▶ TASK DETAILS
The entries below contain a line with "This labor intensive" and a line with "Create and manage". Retype exactly everything from the first down to the second, both included, and nothing else.

(DATA EXCERPTS Opens)

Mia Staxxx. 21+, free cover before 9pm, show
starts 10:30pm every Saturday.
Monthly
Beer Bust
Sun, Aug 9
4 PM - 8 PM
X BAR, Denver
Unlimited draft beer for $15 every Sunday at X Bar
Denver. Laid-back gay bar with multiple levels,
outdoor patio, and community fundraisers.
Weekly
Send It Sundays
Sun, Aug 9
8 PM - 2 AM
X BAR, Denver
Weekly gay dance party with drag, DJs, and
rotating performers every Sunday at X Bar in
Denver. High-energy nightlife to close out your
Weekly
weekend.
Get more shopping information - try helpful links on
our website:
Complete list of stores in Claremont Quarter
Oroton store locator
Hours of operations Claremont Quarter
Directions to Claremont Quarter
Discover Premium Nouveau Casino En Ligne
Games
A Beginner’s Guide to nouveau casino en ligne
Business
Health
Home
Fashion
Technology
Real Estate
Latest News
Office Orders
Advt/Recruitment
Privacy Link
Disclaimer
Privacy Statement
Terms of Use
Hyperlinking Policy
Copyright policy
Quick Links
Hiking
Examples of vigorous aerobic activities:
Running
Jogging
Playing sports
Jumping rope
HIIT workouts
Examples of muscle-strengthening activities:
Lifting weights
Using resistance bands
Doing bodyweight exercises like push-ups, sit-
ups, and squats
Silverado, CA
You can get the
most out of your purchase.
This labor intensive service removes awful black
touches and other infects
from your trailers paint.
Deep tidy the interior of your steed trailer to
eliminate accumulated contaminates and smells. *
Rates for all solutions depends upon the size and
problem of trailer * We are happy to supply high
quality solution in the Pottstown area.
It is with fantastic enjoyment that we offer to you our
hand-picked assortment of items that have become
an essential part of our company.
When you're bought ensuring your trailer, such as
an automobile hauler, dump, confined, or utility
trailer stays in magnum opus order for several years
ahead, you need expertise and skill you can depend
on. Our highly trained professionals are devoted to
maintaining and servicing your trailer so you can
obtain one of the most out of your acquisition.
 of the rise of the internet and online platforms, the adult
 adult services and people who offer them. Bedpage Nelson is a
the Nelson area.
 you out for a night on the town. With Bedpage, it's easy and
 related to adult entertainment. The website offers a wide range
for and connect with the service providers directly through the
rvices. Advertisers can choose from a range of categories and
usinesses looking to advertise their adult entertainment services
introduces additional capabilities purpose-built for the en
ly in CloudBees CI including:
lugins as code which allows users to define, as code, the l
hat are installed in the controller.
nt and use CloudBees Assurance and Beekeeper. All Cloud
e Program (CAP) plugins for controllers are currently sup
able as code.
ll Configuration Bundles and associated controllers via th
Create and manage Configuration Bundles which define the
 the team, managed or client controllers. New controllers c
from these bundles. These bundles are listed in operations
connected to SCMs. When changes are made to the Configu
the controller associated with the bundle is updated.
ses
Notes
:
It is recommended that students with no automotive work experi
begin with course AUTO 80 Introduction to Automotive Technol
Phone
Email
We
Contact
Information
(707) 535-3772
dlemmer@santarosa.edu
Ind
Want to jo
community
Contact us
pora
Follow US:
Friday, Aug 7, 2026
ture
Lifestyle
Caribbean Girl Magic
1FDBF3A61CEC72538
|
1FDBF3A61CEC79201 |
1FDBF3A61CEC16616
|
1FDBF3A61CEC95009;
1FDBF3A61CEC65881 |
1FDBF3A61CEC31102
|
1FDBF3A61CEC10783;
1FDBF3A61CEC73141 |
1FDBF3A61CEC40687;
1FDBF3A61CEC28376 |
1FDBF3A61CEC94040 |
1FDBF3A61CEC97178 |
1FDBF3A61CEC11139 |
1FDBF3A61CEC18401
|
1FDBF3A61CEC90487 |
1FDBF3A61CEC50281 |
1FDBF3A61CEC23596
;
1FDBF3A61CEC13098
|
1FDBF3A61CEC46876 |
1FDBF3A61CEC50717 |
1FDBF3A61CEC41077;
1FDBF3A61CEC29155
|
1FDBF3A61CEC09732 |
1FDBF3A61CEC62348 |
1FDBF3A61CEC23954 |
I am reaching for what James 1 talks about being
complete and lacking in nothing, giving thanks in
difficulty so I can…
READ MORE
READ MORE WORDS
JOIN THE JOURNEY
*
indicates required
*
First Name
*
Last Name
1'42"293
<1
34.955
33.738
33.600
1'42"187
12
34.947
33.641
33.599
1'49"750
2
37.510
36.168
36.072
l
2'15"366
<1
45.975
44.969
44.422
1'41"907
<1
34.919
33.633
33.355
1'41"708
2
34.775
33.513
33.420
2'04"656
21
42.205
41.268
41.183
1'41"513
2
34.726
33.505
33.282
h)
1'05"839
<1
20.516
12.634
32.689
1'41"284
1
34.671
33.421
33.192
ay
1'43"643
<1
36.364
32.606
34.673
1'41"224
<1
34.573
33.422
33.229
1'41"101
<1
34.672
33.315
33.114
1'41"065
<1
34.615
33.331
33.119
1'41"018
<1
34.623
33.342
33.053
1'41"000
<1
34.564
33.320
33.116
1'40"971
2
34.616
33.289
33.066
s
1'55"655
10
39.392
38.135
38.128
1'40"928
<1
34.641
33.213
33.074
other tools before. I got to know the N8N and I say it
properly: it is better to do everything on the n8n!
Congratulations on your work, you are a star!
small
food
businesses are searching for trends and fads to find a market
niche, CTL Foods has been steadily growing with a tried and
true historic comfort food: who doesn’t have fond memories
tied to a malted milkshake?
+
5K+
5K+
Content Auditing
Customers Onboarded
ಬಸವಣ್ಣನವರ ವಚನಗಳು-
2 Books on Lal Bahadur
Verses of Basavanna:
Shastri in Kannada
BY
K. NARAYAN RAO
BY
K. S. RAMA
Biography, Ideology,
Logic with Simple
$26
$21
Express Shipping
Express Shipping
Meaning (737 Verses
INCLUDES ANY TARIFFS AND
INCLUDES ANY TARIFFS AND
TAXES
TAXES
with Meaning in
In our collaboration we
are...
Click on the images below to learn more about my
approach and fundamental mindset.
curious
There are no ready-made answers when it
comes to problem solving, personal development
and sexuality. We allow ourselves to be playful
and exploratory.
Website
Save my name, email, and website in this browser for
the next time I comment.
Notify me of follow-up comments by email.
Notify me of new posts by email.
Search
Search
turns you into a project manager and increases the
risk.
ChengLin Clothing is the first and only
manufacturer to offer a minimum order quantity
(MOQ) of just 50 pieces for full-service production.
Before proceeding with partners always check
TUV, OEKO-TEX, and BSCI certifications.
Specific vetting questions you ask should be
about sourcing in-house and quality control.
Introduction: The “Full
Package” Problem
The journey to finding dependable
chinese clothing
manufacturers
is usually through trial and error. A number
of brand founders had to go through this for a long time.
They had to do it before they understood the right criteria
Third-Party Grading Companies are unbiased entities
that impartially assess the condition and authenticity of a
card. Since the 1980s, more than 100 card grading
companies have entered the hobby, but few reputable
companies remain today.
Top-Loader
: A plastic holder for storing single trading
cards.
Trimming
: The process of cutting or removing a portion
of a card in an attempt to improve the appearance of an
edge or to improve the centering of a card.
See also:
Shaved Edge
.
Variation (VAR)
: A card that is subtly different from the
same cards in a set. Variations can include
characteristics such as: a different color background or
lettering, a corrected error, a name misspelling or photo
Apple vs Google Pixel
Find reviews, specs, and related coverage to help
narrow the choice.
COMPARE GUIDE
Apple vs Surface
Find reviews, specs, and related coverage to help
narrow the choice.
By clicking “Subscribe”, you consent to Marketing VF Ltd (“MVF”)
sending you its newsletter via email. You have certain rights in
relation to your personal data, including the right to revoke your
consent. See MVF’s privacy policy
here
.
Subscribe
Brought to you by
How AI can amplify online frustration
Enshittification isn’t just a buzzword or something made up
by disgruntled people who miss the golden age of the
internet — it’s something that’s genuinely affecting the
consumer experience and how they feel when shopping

(DATA EXCERPTS Closes)

▶ ANSWER SECTION
This labor intensive service removes awful black
touches and other infects
from your trailers paint.
Deep tidy the interior of your steed trailer to
eliminate accumulated contaminates and smells. *
Rates for all solutions depends upon the size and
problem of trailer * We are happy to supply high
quality solution in the Pottstown area.
It is with fantastic enjoyment that we offer to you our
hand-picked assortment of items that have become
an essential part of our company.
When you're bought ensuring your trailer, such as
an automobile hauler, dump, confined, or utility
trailer stays in magnum opus order for several years
ahead, you need expertise and skill you can depend
on. Our highly trained professionals are devoted to
maintaining and servicing your trailer so you can
obtain one of the most out of your acquisition.
 of the rise of the internet and online platforms, the adult
 adult services and people who offer them. Bedpage Nelson is a
the Nelson area.
 you out for a night on the town. With Bedpage, it's easy and
 related to adult entertainment. The website offers a wide range
for and connect with the service providers directly through the
rvices. Advertisers can choose from a range of categories and
usinesses looking to advertise their adult entertainment services
introduces additional capabilities purpose-built for the en
ly in CloudBees CI including:
lugins as code which allows users to define, as code, the l
hat are installed in the controller.
nt and use CloudBees Assurance and Beekeeper. All Cloud
e Program (CAP) plugins for controllers are currently sup
able as code.
ll Configuration Bundles and associated controllers via th
Create and manage Configuration Bundles which define the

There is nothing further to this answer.